Method is ultimately designed to make industrial 3D printing technologies accessible to individual designers and engineers. Advanced workflow features turn Method into an everyday tool that accelerates the agile design process. Users can turn their CAD files to parts faster and print up to two times faster than desktop 3D printers.
Not to be outdone, in what it describes as “a giant leap to deliver flexibility and scalability to customers”, Rize, a Boston, USA-based, next-generation additive manufacturing company, has announced new hardware, materials and IoT functionality in XRize, which it describes as the world’s first true colour desktop industrial 3D printer.

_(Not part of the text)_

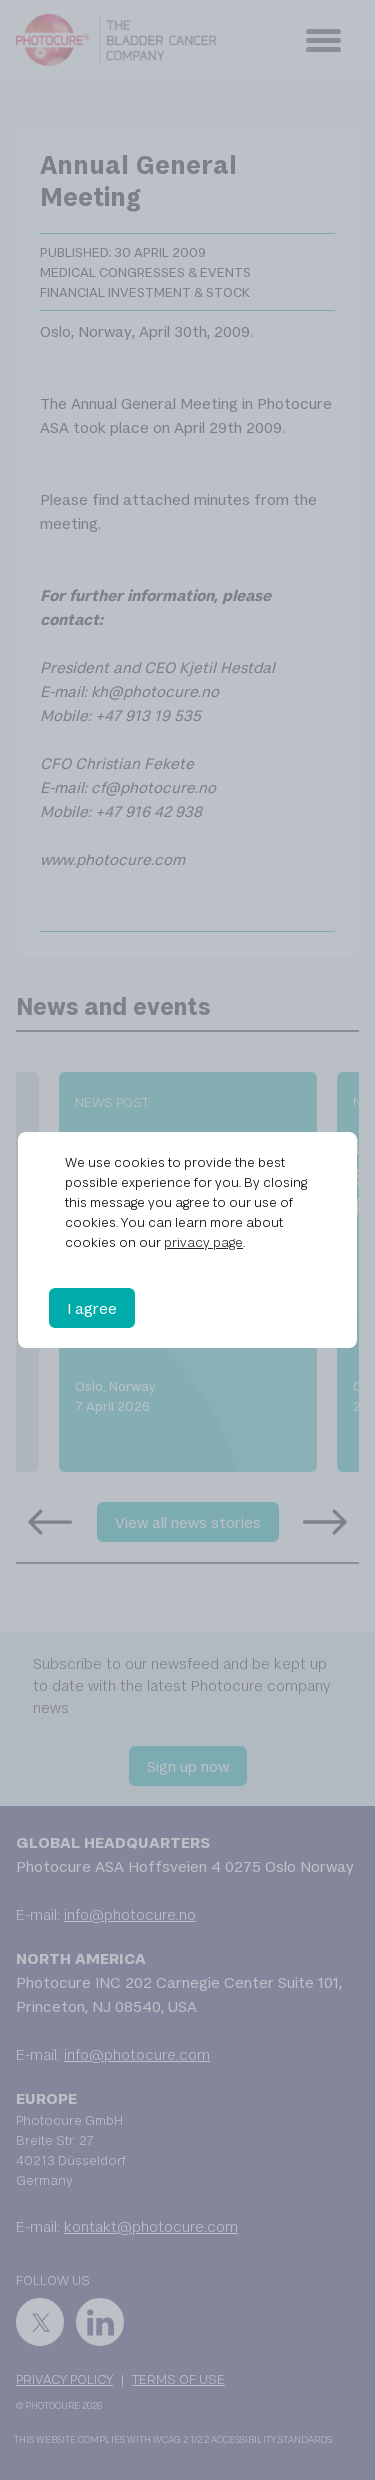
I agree (92, 1308)
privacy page (203, 1242)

Until now, users had to produce non-functional colour parts or implement very expensive solutions, making trade-offs between colour, strength and price. These trade-offs have limited the expansion of additive manufacturing to users across the enterprise and inhibited true innovation. Moreover, companies had to purchase separate 3D printers to achieve varying capabilities, including office use, full colour, end-use and production parts and the ability to use carbon fibre and other materials.
XRize enables users to manufacture functional polymer and composite parts in full colour. And, since Rize’s intelligent and innovative solutions focus on the user as much as the machine, XRize is easy to use, safe and enables markup to provide much-desired IP security, traceability and branding.
Rize claims that the experience of using the XRize 3D printer is as easy and safe as an office 2D printer. Providing a safe, clean process, minimal pre- and post-processing and minimal material management, it is designed to take users throughout the enterprise, from engineering to marketing to the manufacturing floor. XRize, it is claimed, can easily manufacture full-colour prototypes for FEA and stress analysis, tooling with safety instructions, consumer products, package design, GIS (Geographic Information System) mapping, anatomical parts for patient/clinician communication, pre-surgical planning and parts for marketing and the entertainment industry.
XRize leverages Rize’s patented Augmented Deposition process by extruding an engineering-grade thermoplastic and simultaneously jetting C, M, Y, K (cyan, magenta, yellow and black) inks through industrial printheads to achieve the full-colour part. Release ink is jetted between the part and the automatically-generated supports to enable the user to quickly peel the supports away from the part, leavinga smooth surface finish and eliminating the need for additional finishing. With Rize OneTouch software, users can quickly and easily apply text, images and texture maps to monochrome part files and import colour CAD files.
The RIZE system runs multiple materials, including Rizium One, Rizium Black and the new Rizium Carbon and Rizium Endura materials. Minimal pre- and post-processing provide the fastest time to part, while ease of operation is provided by an auto-levelling build plate, automatic filament changeover and intuitive high-resolution touchscreen for access to part library, build management and system diagnostics.
What is clear from these innovations is that, while the dream of a 3D printer being as commonplace and ubiquitous in the working environment as a 2D printer may not quite be here yet, it is getting closer.